UN winding up repatriation operations for Angolans and some Somalis

UN winding up repatriation operations for Angolans and some Somalis

Angolan refugees
The United Nations refugee agency is winding down its repatriation of Angolans with a final convoy from the southern Democratic Republic of the Congo (DRC) today and it is also sending home the last convoy from eastern Ethiopia to north-western Somalia tomorrow.

The United Nations refugee agency is winding down its repatriation of Angolans with a final convoy from the southern Democratic Republic of the Congo (DRC) today and it is also sending home the last convoy from eastern Ethiopia to north-western Somalia tomorrow.

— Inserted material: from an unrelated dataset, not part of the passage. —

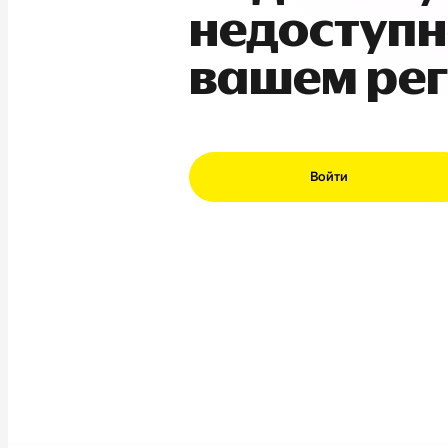
недоступн
вашем ре
Войти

The Angolan refugees left the Kisenge refugee site in southern DRC to Luau in eastern Angola, from which the refugees will go home, with help from the UN High Commissioner for Refugees (UNHCR), to communities in Moxico and Lunda Sul provinces.

UNHCR has helped 42,400 Angolans go home since the start of the voluntary repatriation in June 2003 and has helped nearly 24,000 refugees who returned to Angola on their own.

Some 22,000 Angolans remain in refugee camps and settlements in the DRC and another 72,000 may seek permission from Congolese authorities to settle there, it said.

The Angolan repatriation movement ends in October.

Meanwhile, the 325 Somalis in the 213th convoy leaving Aisha camp in Ethiopia for the self-declared Republic of Somaliland will carry plastic sheeting, blankets, jerry cans, kerosene stoves and a nine-month supply of food.

UNHCR will spend $50,000 on cleaning and replanting Aisha camp, which was the largest refugee-hosting area in 1991 when it housed 26,694 people during one of the peaks of Somali refugee flight, and will then hand it over to the Ethiopian authorities.

Last July UNHCR closed Ethiopia’s Hartisheik camp, which was the world’s largest refugee camp in the late 1980s when it housed 250,000 Somalis.